E allora succede questo: che da adulti, da genitori, si finisce a giocare con i bambini solo per farli contenti, senza nemmeno sospettare che si può provare una forma di appagamento simile a quella che si prova leggendo un libro o guardando un film, con il vantaggio in più di farlo insieme ai propri figli, di divertirsi insieme a loro.

I giochi come piccoli mondi

Eppure un gioco è un piccolo mondo, come un libro, un film o un brano musicale. La soddisfazione, l’appagamento che proviamo nell’esplorare nuovi mondi, nel vivere altre vite per un tempo limitato, vale per i giochi da tavolo esattamente come per i libri o per i film. E, spesso, con un grado di coinvolgimento maggiore: perché in un gioco da tavolo, si è protagonisti della storia. A partire da una struttura, ossia le regole del gioco, ognuno ha dei margini di autonomia per cercare di raggiungere gli obiettivi che il gioco richiede, di superare le sfide proposte. E’ un po’ come leggere un libro, ma anche scriverne in parte la storia. O eseguire un pezzo musicale e crearne allo stesso tempo la musica, come in una Jam Session.

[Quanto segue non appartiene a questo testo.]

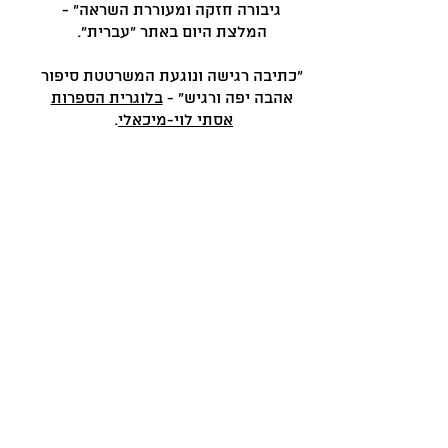
גיבורה חזקה ומעוררת השראה" -
המלצת היום באתר "עברית".
"כתיבה רגישה ונוגעת המשרטטת סיפור
אהבה יפה ורגיש" -
בלוגרית הספרות
אסתי לוי-מיכאלי
.
"ספר שיש בו רגישות אנושית ברזולוציות
מעוררות השתאות" -
הסוקרת תמר שרון
שנידור
.
"קראתי ורציתי להיות שם, עם חבורת
הנערות והנערים, שטועמים אהבה, כאב
וערגה" -
הקוראת שרה לסטר.
"סיפור אהבה עוצמתי... כל הרגשות
מועצמים ולוהטים. העיקר בספר הזה
הוא הפואטיקה :השפה היפה" -
הסוקר
יאיר סילברג
.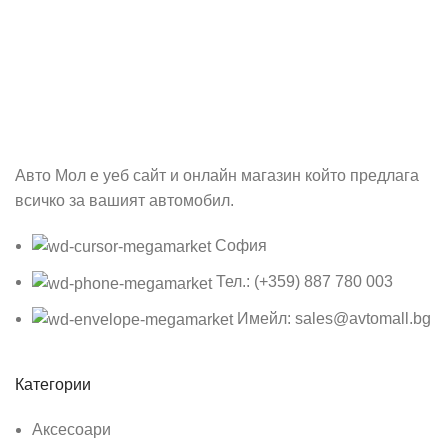
Абонирай се
Бъди първия който ще ознае за всичките ни промоции.
Авто Мол е уеб сайт и онлайн магазин който предлага
всичко за вашият автомобил.
София
Тел.: (+359) 887 780 003
Имейл: sales@avtomall.bg
Категории
Аксесоари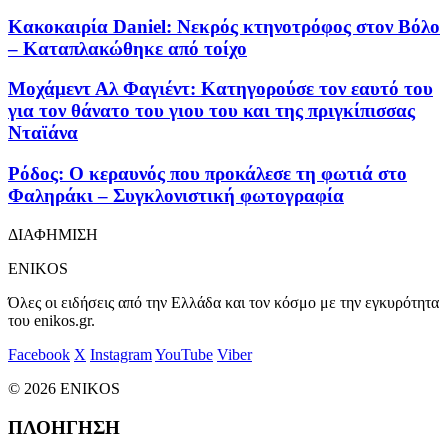
Κακοκαιρία Daniel: Νεκρός κτηνοτρόφος στον Βόλο
– Καταπλακώθηκε από τοίχο
Μοχάμεντ Αλ Φαγιέντ: Κατηγορούσε τον εαυτό του
για τον θάνατο του γιου του και της πριγκίπισσας
Νταϊάνα
Ρόδος: Ο κεραυνός που προκάλεσε τη φωτιά στο
Φαληράκι – Συγκλονιστική φωτογραφία
ΔΙΑΦΗΜΙΣΗ
ENIKOS
Όλες οι ειδήσεις από την Ελλάδα και τον κόσμο με την εγκυρότητα
του enikos.gr.
Facebook
X
Instagram
YouTube
Viber
© 2026 ENIKOS
ΠΛΟΗΓΗΣΗ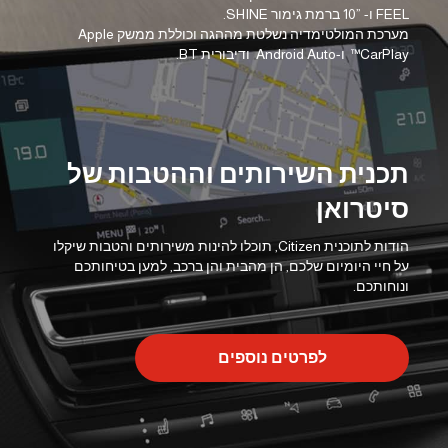
FEEL ו- ”10 ברמת גימור SHINE.
מערכת המולטימדיה נשלטת מההגה וכוללת ממשק Apple
CarPlay™ ו-Android Auto ודיבורית BT.
תכנית השירותים וההטבות של
סיטרואן
הודות לתוכנית Citizen, תוכלו להינות משירותים והטבות שיקלו
על חיי היומיום שלכם, הן מהבית והן ברכב, למען בטיחותכם
ונוחותכם.
לפרטים נוספים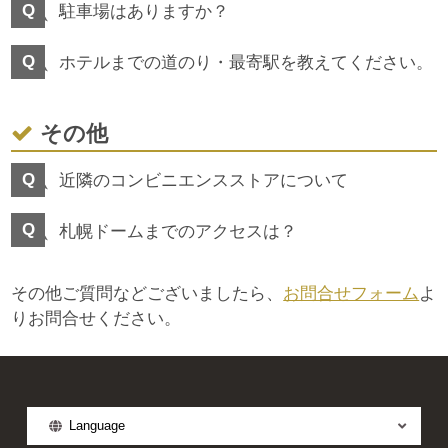
駐車場はありますか？
ホテルまでの道のり・最寄駅を教えてください。
その他
近隣のコンビニエンスストアについて
札幌ドームまでのアクセスは？
その他ご質問などございましたら、
お問合せフォーム
よ
りお問合せください。
Language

Forse è proprio la parola “gioco” che può spingere a ricondurre istintivamente il “gioco da tavolo” al mondo dell’infanzia. Eppure basta pensare che in lingua inglese per dire “giocare” si usa il termine “to play”, che però significa anche suonare (uno strumento musicale) o recitare (in un film, in un’opera teatrale). Similmente, il termine francese “Jouer”, o il tedesco “Spielen” hanno accezioni molteplici e possono significare sia giocare che recitare o suonare uno strumento.  Ecco, basta pensare questo per rendersi conto che Il “gioco” è qualcosa di associabile a molteplici attività dello spirito umano, senza distinzione fra infanzia o età adulta.

In conclusione, il “gioco da tavolo” può essere un’esperienza appagante per i bambini come per gli adulti, e ancor più per gli adulti e i bambini che, in famiglia, giocano insieme.